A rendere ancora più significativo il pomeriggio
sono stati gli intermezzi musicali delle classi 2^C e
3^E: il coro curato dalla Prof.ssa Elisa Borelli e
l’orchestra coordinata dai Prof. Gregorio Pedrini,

= = = = =

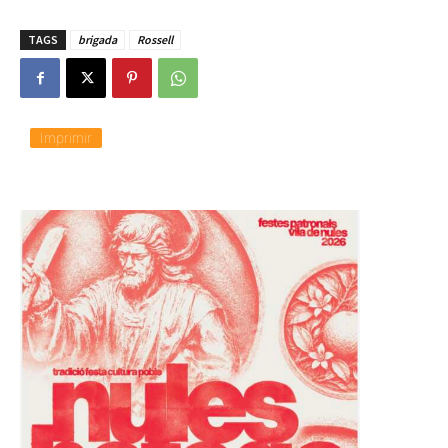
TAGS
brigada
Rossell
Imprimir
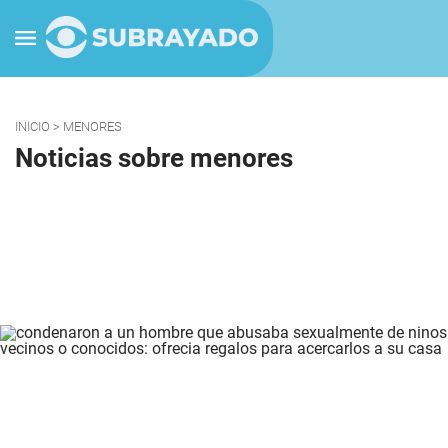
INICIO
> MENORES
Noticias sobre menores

= = = = =

### Task brief
Take each line of the material above that holds the string "Prof" and copy it.

### Your solution
3^E: il coro curato dalla Prof.ssa Elisa Borelli e
l’orchestra coordinata dai Prof. Gregorio Pedrini,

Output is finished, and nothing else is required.